### [DATA FOR THIS EXERCISE]
========
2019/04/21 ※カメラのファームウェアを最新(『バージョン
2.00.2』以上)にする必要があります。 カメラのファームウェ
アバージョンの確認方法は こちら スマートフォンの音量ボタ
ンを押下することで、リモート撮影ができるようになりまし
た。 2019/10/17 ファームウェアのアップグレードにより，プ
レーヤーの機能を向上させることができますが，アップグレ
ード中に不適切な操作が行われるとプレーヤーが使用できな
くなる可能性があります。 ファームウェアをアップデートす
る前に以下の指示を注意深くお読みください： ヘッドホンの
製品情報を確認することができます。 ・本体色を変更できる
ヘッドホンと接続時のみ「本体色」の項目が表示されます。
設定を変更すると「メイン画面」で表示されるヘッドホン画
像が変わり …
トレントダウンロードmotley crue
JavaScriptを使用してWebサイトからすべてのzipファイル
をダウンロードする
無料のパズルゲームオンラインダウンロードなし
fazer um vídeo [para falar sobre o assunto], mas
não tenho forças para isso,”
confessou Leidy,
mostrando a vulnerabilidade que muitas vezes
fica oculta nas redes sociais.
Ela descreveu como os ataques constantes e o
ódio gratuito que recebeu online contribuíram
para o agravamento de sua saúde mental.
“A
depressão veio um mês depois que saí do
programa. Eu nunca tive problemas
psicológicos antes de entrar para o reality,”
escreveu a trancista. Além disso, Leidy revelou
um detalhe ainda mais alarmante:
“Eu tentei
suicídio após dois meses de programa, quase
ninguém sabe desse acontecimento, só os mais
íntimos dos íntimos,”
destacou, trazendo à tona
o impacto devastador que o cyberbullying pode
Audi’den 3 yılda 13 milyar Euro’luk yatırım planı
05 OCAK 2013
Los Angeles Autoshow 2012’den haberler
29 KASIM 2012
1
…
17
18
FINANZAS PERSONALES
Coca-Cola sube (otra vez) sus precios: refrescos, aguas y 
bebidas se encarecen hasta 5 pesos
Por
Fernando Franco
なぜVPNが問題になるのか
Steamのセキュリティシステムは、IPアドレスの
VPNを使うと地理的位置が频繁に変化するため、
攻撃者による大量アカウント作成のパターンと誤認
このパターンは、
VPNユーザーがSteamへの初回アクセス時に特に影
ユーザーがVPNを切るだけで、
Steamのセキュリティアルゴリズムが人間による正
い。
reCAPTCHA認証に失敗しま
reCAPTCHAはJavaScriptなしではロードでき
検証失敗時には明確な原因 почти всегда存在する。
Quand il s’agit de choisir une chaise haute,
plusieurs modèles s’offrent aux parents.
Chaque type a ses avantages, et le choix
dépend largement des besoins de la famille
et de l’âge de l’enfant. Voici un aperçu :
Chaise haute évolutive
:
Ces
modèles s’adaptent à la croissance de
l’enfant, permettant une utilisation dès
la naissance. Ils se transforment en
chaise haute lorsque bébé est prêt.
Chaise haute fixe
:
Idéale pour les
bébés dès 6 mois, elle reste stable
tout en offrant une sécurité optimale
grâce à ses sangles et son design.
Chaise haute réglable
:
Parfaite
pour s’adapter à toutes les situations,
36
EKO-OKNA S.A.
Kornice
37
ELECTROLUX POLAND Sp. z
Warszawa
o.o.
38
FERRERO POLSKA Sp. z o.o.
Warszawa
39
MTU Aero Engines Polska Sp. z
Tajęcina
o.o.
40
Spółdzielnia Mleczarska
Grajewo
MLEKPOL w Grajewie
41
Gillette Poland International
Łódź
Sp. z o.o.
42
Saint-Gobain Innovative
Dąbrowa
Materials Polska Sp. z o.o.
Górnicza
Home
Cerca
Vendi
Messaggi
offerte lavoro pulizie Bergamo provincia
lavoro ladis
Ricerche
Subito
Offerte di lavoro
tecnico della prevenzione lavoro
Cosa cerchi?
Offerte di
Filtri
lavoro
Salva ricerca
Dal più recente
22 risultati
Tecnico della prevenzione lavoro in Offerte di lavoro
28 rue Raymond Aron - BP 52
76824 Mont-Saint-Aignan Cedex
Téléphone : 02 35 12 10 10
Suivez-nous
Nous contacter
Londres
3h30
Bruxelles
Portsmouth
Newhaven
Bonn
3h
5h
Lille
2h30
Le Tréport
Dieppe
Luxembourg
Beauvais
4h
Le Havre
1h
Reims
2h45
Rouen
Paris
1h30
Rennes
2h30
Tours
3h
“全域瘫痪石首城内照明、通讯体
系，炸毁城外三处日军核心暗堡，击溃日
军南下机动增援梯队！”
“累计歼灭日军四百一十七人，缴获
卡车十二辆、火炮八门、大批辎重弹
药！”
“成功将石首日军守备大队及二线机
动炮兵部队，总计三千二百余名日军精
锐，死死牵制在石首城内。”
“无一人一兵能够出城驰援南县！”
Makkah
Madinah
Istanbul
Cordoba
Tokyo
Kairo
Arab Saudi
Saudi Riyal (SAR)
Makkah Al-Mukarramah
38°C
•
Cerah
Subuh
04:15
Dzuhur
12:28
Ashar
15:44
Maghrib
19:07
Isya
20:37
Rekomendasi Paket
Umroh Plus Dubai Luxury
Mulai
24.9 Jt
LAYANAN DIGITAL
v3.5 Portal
========
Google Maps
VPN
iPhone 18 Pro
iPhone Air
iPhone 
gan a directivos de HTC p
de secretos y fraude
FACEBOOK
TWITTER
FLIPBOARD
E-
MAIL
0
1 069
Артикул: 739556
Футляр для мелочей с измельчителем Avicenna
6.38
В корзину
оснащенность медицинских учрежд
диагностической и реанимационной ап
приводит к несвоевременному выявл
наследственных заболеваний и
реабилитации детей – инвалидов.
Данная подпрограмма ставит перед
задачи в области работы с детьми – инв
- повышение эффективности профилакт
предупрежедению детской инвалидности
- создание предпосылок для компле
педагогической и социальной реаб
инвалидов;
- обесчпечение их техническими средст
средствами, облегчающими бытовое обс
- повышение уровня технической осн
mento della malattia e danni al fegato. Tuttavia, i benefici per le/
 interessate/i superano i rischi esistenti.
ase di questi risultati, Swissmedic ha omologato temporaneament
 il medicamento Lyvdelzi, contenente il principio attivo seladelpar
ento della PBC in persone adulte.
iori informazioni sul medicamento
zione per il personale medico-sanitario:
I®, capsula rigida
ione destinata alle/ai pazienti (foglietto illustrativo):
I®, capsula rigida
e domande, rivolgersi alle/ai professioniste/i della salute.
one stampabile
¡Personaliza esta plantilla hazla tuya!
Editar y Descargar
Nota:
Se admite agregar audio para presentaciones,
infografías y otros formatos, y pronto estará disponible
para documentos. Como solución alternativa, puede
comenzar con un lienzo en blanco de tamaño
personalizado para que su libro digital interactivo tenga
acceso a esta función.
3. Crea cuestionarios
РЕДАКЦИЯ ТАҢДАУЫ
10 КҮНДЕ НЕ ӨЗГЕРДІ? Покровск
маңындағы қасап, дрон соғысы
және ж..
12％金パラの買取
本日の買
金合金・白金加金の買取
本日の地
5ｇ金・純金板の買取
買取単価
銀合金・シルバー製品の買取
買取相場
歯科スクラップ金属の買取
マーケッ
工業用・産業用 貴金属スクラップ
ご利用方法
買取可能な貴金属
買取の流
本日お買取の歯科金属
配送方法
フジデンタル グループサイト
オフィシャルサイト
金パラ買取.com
========
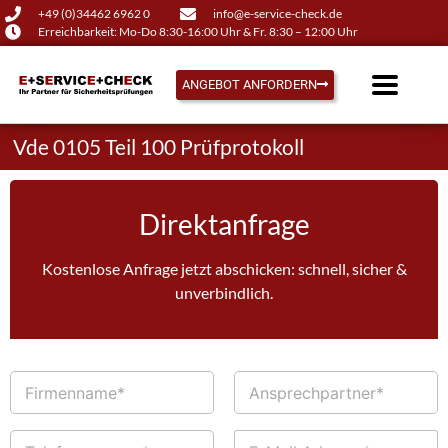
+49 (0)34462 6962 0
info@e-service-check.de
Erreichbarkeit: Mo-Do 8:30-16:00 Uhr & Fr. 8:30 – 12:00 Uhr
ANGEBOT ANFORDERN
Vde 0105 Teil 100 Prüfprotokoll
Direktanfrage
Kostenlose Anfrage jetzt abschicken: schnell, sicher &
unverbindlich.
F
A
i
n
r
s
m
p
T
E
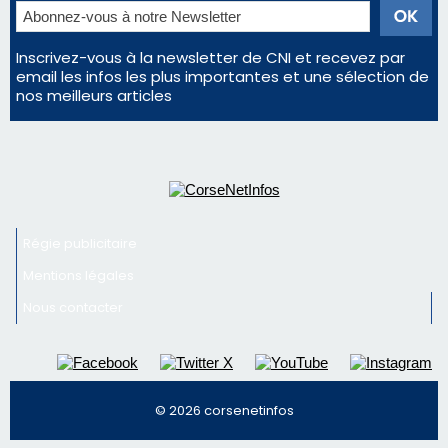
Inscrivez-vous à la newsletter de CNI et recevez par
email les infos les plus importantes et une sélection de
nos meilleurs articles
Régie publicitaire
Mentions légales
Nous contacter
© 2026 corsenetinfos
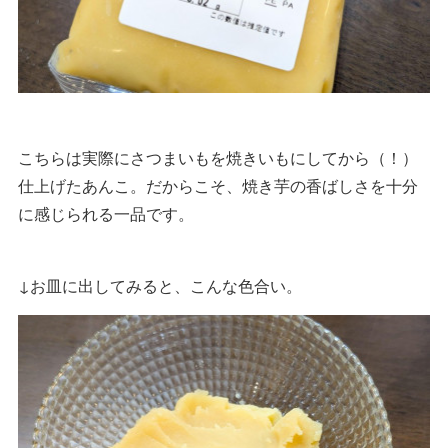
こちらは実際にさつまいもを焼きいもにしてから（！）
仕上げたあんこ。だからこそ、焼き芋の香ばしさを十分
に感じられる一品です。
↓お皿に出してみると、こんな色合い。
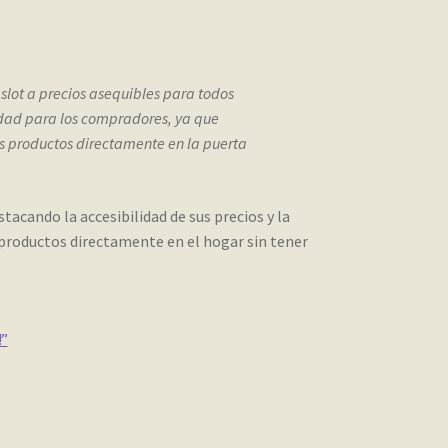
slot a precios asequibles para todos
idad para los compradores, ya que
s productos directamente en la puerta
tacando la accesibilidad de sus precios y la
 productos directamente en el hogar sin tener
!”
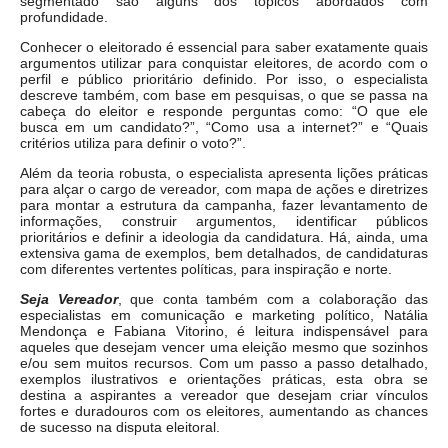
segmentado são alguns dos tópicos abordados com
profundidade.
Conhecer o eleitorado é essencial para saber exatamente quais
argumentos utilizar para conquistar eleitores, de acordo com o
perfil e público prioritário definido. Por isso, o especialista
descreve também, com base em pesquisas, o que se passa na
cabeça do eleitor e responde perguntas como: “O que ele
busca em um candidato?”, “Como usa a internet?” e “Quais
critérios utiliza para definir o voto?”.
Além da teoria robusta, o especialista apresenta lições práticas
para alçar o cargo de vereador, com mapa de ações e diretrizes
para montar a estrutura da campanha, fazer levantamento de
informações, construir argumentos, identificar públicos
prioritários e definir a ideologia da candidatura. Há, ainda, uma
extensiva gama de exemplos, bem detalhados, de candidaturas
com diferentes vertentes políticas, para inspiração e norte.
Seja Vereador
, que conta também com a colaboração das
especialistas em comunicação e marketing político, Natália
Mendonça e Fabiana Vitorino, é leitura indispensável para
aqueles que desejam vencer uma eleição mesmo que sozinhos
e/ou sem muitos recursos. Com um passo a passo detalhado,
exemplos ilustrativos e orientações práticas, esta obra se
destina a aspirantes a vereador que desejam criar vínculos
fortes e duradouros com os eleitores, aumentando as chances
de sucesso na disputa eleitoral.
========
### [BRIEF]
The lines you need are those containing "prevenzione"; find them in the records and copy them.

### [ANSWER FOR THE TASK]
tecnico della prevenzione lavoro
Tecnico della prevenzione lavoro in Offerte di lavoro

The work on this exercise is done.